Work to complete:
Exclude all pictures, then restate the entries below word for word.

Information supplied:

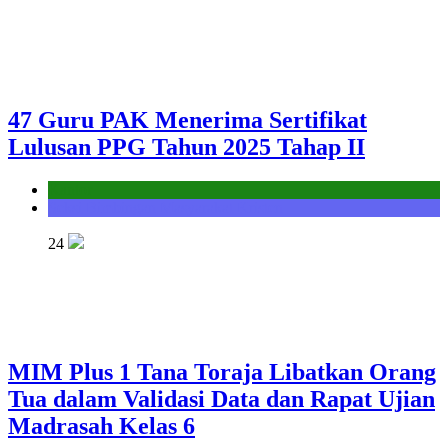
47 Guru PAK Menerima Sertifikat
Lulusan PPG Tahun 2025 Tahap II
Kantor
Seksi Bimbingan Masyarakat Kristen
24
MIM Plus 1 Tana Toraja Libatkan Orang
Tua dalam Validasi Data dan Rapat Ujian
Madrasah Kelas 6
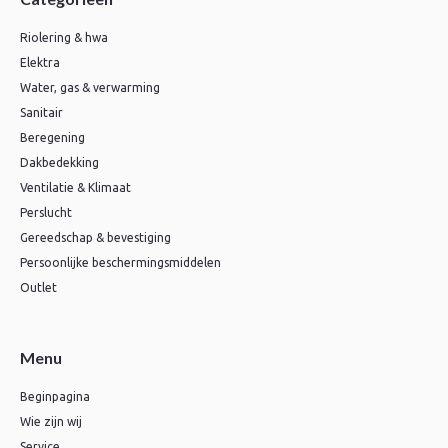
Riolering & hwa
Elektra
Water, gas & verwarming
Sanitair
Beregening
Dakbedekking
Ventilatie & Klimaat
Perslucht
Gereedschap & bevestiging
Persoonlijke beschermingsmiddelen
Outlet
Menu
Beginpagina
Wie zijn wij
Service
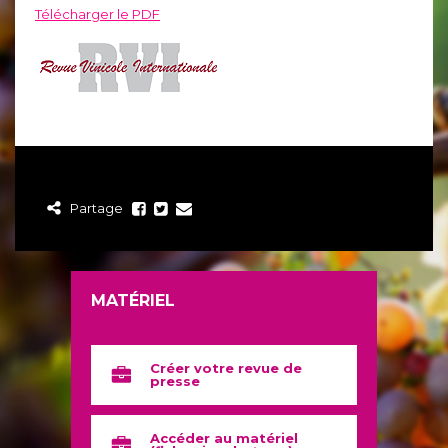
Télécharger le PDF
Partage
MATÉRIEL
Créer votre revue de
presse
Accéder au matériel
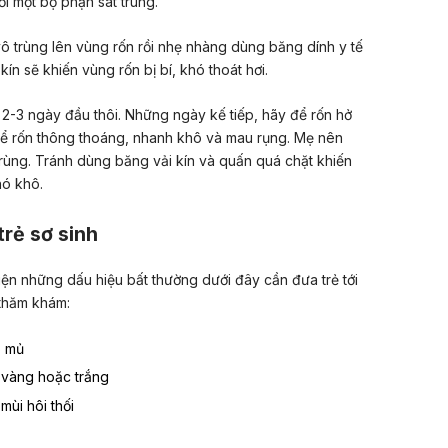
 một bộ phận sát trùng.
 trùng lên vùng rốn rồi nhẹ nhàng dùng băng dính y tế
ín sẽ khiến vùng rốn bị bí, khó thoát hơi.
 2-3 ngày đầu thôi. Những ngày kế tiếp, hãy để rốn hở
ể rốn thông thoáng, nhanh khô và mau rụng. Mẹ nên
rùng. Tránh dùng băng vải kín và quấn quá chặt khiến
ó khô.
rẻ sơ sinh
iện những dấu hiệu bất thường dưới đây cần đưa trẻ tới
 thăm khám:
ó mủ
 vàng hoặc trắng
mùi hôi thối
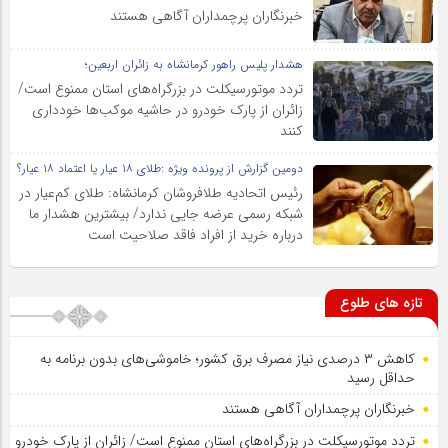
خبرنگاران پرچمداران آگاهی هستند
هشدار پلیس راهور کرمانشاه به زائران اربعین؛
تردد موتورسیکلت در بزرگراه‌های استان ممنوع است/
زائران از پارک خودرو در حاشیه موکب‌ها خودداری
کنند
دومین گزارش از پرونده ویژه :طلای ۱۸ عیار یا اعتماد ۱۸ عیار؟
رئیس اتحادیه طلافروشان کرمانشاه: طلای کم‌عیار در
شبکه رسمی عرضه جایی ندارد/ بیشترین هشدار ما
درباره خرید از افراد فاقد صلاحیت است
تازه های طلوع
کاهش ۳ درصدی نیاز مصرف برق کشور؛ خاموشی‌های بدون برنامه به
حداقل رسید
خبرنگاران پرچمداران آگاهی هستند
تردد موتورسیکلت در بزرگراه‌های استان ممنوع است/ زائران از پارک خودرو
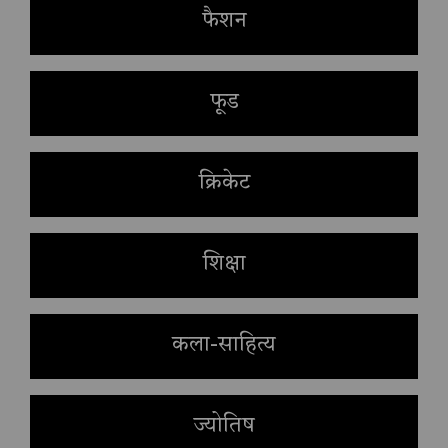
फैशन
फूड
क्रिकेट
शिक्षा
कला-साहित्य
ज्योतिष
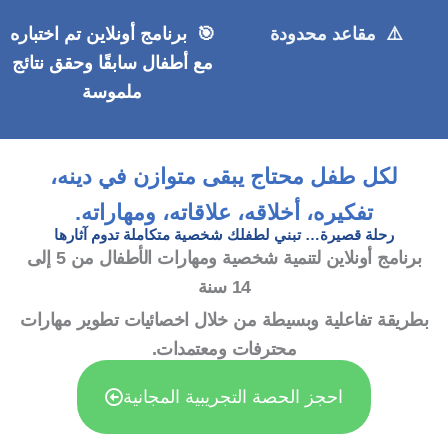
⚠️ مقاعد محدودة
🎯 برنامج أونلاين
تم اختباره
مع أطفال سابقًا وحقق نتائج
ملموسة
لكل طفل محتاج يبقى متوازن في دينه،
تفكيره، أخلاقه، علاقاته، ومهاراته.
رحلة قصيرة… تبني لطفلك شخصية متكاملة تدوم آثارها
برنامج أونلاين لتنمية شخصية ومهارات الأطفال من 5 إلى
14 سنة
بطريقة تفاعلية وبسيطة من خلال اخصائيات تطوير مهارات
محترفات ومعتمدات.
احجز الحصة التجريبية المجانية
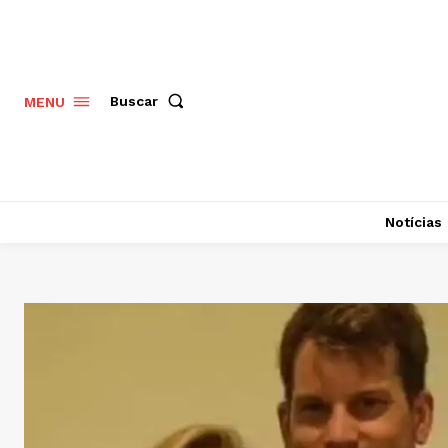
Buscar
MENU
Notícias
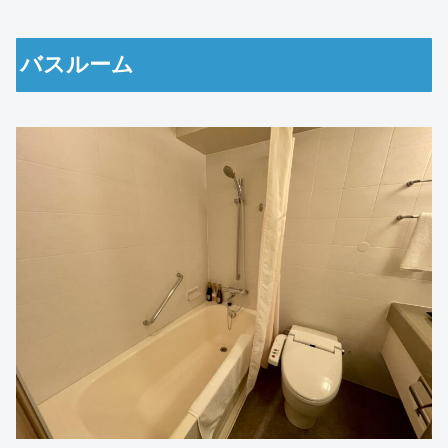
バスルーム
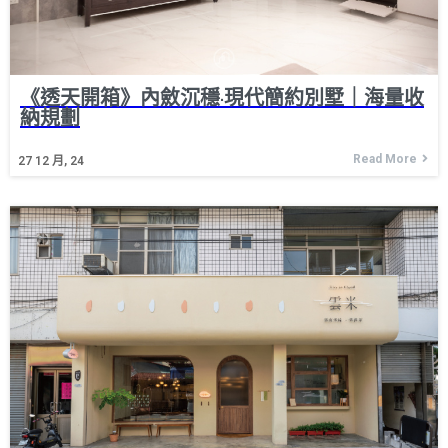
《透天開箱》內斂沉穩·現代簡約別墅｜海量收
納規劃
Read More
27
12 月, 24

Response:
47 Guru PAK Menerima Sertifikat
Lulusan PPG Tahun 2025 Tahap II
Kantor
Seksi Bimbingan Masyarakat Kristen
24
MIM Plus 1 Tana Toraja Libatkan Orang
Tua dalam Validasi Data dan Rapat Ujian
Madrasah Kelas 6
Riolering & hwa
Elektra
Water, gas & verwarming
Sanitair
Beregening
Dakbedekking
Ventilatie & Klimaat
Perslucht
Gereedschap & bevestiging
Persoonlijke beschermingsmiddelen
Outlet
Menu
Beginpagina
Wie zijn wij
Service
Télécharger le PDF
Partage
MATÉRIEL
Créer votre revue de
presse
Accéder au matériel
 một bộ phận sát trùng.
 trùng lên vùng rốn rồi nhẹ nhàng dùng băng dính y tế
ín sẽ khiến vùng rốn bị bí, khó thoát hơi.
 2-3 ngày đầu thôi. Những ngày kế tiếp, hãy để rốn hở
ể rốn thông thoáng, nhanh khô và mau rụng. Mẹ nên
rùng. Tránh dùng băng vải kín và quấn quá chặt khiến
ó khô.
rẻ sơ sinh
iện những dấu hiệu bất thường dưới đây cần đưa trẻ tới
 thăm khám:
ó mủ
 vàng hoặc trắng
mùi hôi thối
خبرنگاران پرچمداران آگاهی هستند
هشدار پلیس راهور کرمانشاه به زائران اربعین؛
تردد موتورسیکلت در بزرگراه‌های استان ممنوع است/
زائران از پارک خودرو در حاشیه موکب‌ها خودداری
کنند
دومین گزارش از پرونده ویژه :طلای ۱۸ عیار یا اعتماد ۱۸ عیار؟
رئیس اتحادیه طلافروشان کرمانشاه: طلای کم‌عیار در
شبکه رسمی عرضه جایی ندارد/ بیشترین هشدار ما
درباره خرید از افراد فاقد صلاحیت است
تازه های طلوع
کاهش ۳ درصدی نیاز مصرف برق کشور؛ خاموشی‌های بدون برنامه به
حداقل رسید
خبرنگاران پرچمداران آگاهی هستند
تردد موتورسیکلت در بزرگراه‌های استان ممنوع است/ زائران از پارک خودرو
फैशन
फूड
क्रिकेट
शिक्षा
कला-साहित्य
ज्योतिष
⚠️ مقاعد محدودة
🎯 برنامج أونلاين
تم اختباره
مع أطفال سابقًا وحقق نتائج
ملموسة
لكل طفل محتاج يبقى متوازن في دينه،
تفكيره، أخلاقه، علاقاته، ومهاراته.
رحلة قصيرة… تبني لطفلك شخصية متكاملة تدوم آثارها
برنامج أونلاين لتنمية شخصية ومهارات الأطفال من 5 إلى
14 سنة
بطريقة تفاعلية وبسيطة من خلال اخصائيات تطوير مهارات
محترفات ومعتمدات.
احجز الحصة التجريبية المجانية
Buscar
MENU
Notícias
バスルーム
《透天開箱》內斂沉穩·現代簡約別墅｜海量收
納規劃
Read More
27
12 月, 24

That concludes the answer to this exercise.